Nineties terrorist thriller BLAST takes place almost exclusively in the aquatic centre and although that may sound exciting, it really isn’t. The basement and locker room are about as exhilerating a location as they can find inside the facility and when you’ve got a cat and mouse chase between the terrorist squad and the lone janitor Jack, there’s not much environment to use to their advantage that would get your adrenaline pumping. Jack, being a former Olympian who spiralled downhill after missing gold and ending up with bronze, turns out to have gained his medal in Taekwondo so cue lots of kicks, punches and combat even though Jack suffers from an injured leg. It seems not even highly trained killers are a match for our Jack as he takes them on up close and personal.

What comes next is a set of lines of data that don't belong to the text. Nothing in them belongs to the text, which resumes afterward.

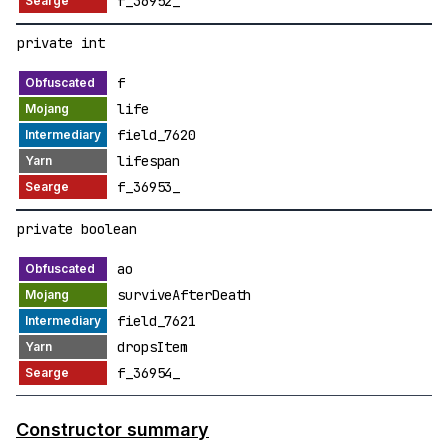
f_36952_
private int
f
life
field_7620
lifespan
f_36953_
private boolean
ao
surviveAfterDeath
field_7621
dropsItem
f_36954_
Constructor summary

Andrew Divoff stars as terrorist Omodo who seems to make a habit of taking people hostage before blowing up the buildings and killing everyone inside regardless if his demands are met or not. In this instance, Omodo is after money and he’s keen to kill every last swimsuit-clad youngster in the building if it means getting it, though he’d probably do it anyway for fun too. Divoff seems comfortable playing the baddie as he so often has in other work such as Toy Soldiers and television series Lost. Whilst he’s given a role that suits his style, there’s only so much he can do with it with a plot and script that quickly runs out of steam. Even his scenes with Linden Ashby (Jack) and Detective Leo (Rutger Hauer) are short lived. Speaking of which, Rutger Hauer’s character is the most nonsensical character I’ve come across. His screentime is probably around 5 minutes, he sports an unusual hairstyle reminiscent of a Native American (which I assume he’s meant to be?) and has a crazed twinkle in his eye which contributes to the crazy, laughable climax. It’s all rather weird and feels so out of place that it turns the film into a complete joke whilst at the same time providing more entertainment in a minute than witnessed in the last hour.
It may have a strong opener but it doesn’t take long for BLAST to fizzle out with a whimper with its lacklustre plot and tired script that hits a dead end early on in the film.